• _TASK BRIEF_
Would you give the listing again exactly as written, minus its pictures?

• _MATERIAL SUPPLIED_
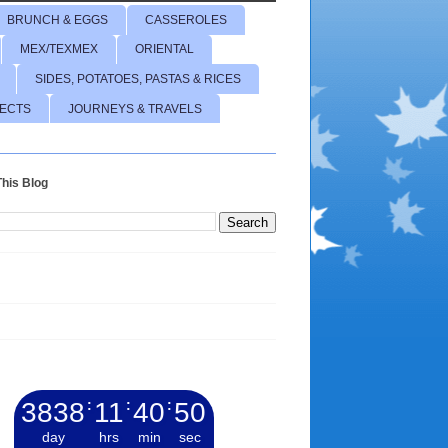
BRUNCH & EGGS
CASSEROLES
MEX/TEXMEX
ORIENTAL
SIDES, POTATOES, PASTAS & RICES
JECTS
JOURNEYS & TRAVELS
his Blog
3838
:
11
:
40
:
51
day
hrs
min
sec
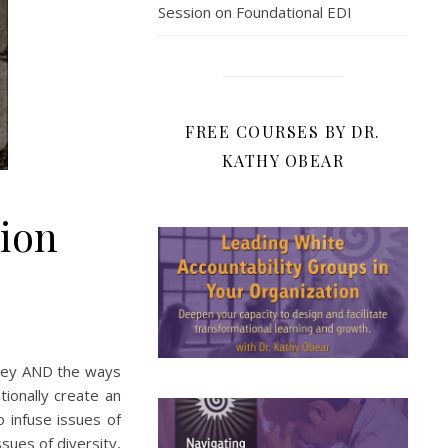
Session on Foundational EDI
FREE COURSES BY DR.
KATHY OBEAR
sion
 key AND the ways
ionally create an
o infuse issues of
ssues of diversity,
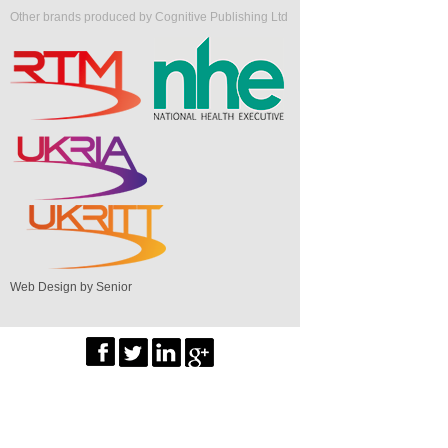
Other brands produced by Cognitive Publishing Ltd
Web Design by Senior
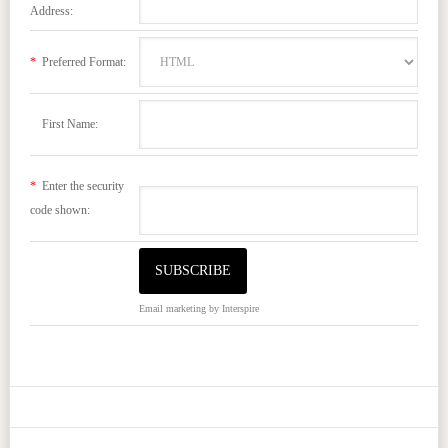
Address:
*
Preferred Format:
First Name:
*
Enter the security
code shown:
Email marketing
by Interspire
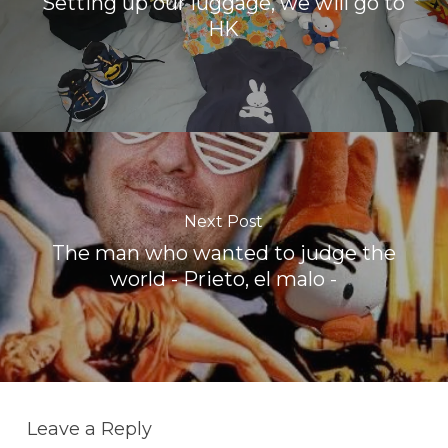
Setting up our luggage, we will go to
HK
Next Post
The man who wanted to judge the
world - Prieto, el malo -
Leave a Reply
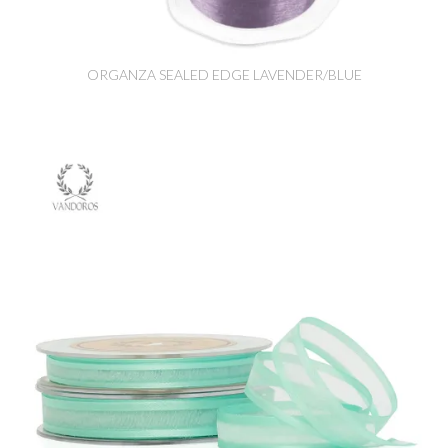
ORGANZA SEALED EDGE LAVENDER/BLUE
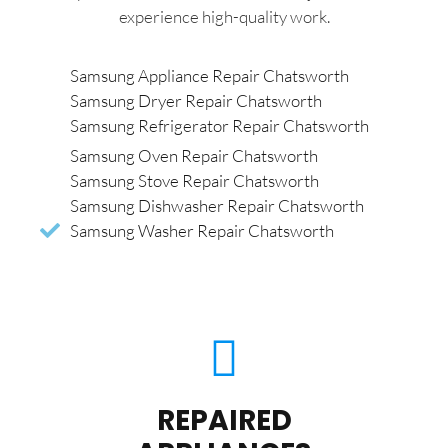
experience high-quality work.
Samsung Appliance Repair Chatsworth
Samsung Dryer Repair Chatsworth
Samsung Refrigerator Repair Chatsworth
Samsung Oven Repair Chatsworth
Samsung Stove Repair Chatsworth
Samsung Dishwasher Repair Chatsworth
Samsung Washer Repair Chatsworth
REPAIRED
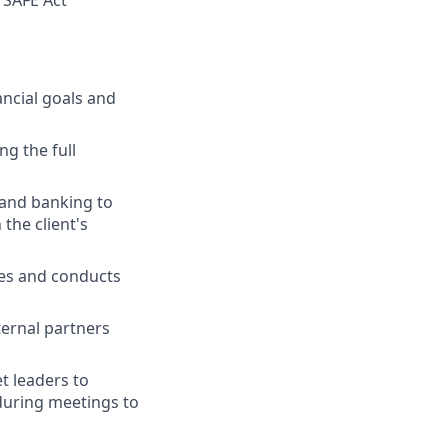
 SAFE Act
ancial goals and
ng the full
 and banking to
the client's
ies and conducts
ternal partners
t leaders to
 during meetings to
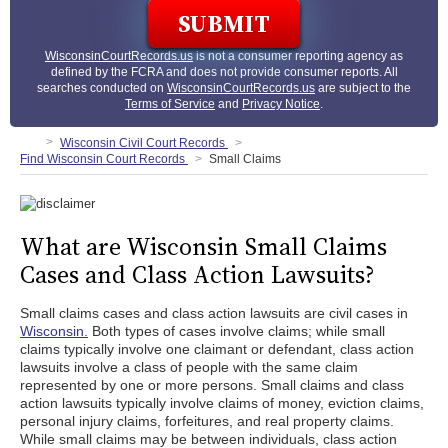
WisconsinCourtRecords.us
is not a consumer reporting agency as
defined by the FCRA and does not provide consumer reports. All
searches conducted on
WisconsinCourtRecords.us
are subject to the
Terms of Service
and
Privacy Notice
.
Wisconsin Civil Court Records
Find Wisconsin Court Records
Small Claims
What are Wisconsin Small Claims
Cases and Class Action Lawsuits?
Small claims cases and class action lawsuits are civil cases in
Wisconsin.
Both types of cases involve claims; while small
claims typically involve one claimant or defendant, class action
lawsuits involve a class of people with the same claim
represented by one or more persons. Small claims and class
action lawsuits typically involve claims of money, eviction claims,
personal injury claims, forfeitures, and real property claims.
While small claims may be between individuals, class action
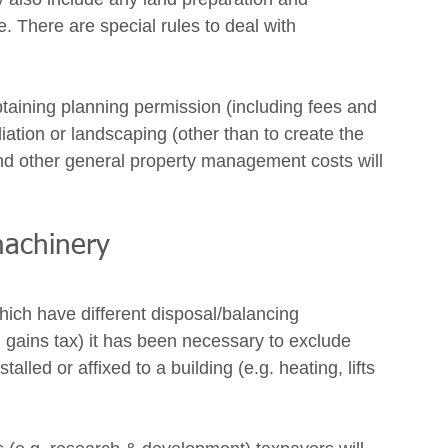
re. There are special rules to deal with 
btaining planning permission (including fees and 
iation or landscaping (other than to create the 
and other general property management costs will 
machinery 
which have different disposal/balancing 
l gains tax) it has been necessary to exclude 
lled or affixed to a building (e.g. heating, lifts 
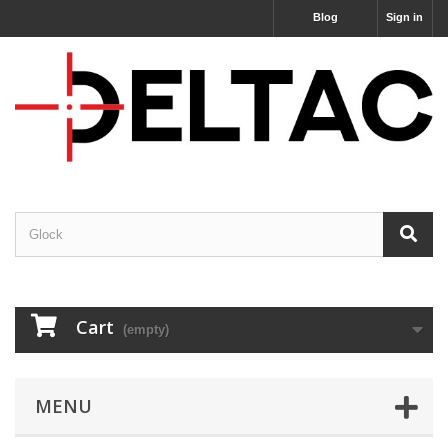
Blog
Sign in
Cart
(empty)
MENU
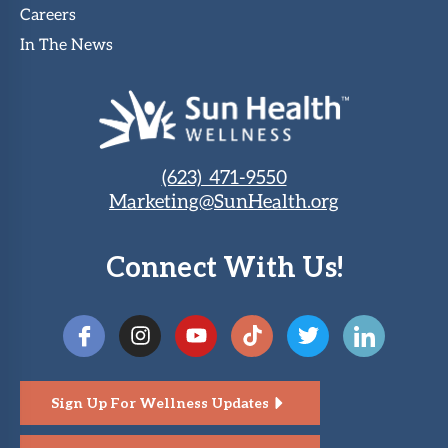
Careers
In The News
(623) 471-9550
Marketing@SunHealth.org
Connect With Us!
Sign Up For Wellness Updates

• _REPLY_
BRUNCH & EGGS
CASSEROLES
MEX/TEXMEX
ORIENTAL
SIDES, POTATOES, PASTAS & RICES
JECTS
JOURNEYS & TRAVELS
his Blog
3838
:
11
:
40
:
51
day
hrs
min
sec
Session on Foundational EDI
FREE COURSES BY DR.
KATHY OBEAR
sion
 key AND the ways
ionally create an
o infuse issues of
ssues of diversity,
Other brands produced by Cognitive Publishing Ltd
Web Design by Senior
Address:
*
Preferred Format:
First Name:
*
Enter the security
code shown:
Email marketing
by Interspire
Setting up our luggage, we will go to
HK
Next Post
The man who wanted to judge the
world - Prieto, el malo -
Leave a Reply
ORGANZA SEALED EDGE LAVENDER/BLUE
experience high-quality work.
Samsung Appliance Repair Chatsworth
Samsung Dryer Repair Chatsworth
Samsung Refrigerator Repair Chatsworth
Samsung Oven Repair Chatsworth
Samsung Stove Repair Chatsworth
Samsung Dishwasher Repair Chatsworth
Samsung Washer Repair Chatsworth
REPAIRED
 SAFE Act
ancial goals and
ng the full
 and banking to
the client's
ies and conducts
ternal partners
t leaders to
 during meetings to
WisconsinCourtRecords.us
is not a consumer reporting agency as
defined by the FCRA and does not provide consumer reports. All
searches conducted on
WisconsinCourtRecords.us
are subject to the
Terms of Service
and
Privacy Notice
.
Wisconsin Civil Court Records
Find Wisconsin Court Records
Small Claims
What are Wisconsin Small Claims
Cases and Class Action Lawsuits?
Small claims cases and class action lawsuits are civil cases in
Wisconsin.
Both types of cases involve claims; while small
claims typically involve one claimant or defendant, class action
lawsuits involve a class of people with the same claim
represented by one or more persons. Small claims and class
action lawsuits typically involve claims of money, eviction claims,
personal injury claims, forfeitures, and real property claims.
While small claims may be between individuals, class action
re. There are special rules to deal with 
btaining planning permission (including fees and 
iation or landscaping (other than to create the 
and other general property management costs will 
machinery 
which have different disposal/balancing 
l gains tax) it has been necessary to exclude 
lled or affixed to a building (e.g. heating, lifts 
Blog
Sign in
Cart
(empty)
MENU
Careers
In The News
(623) 471-9550
Marketing@SunHealth.org
Connect With Us!
Sign Up For Wellness Updates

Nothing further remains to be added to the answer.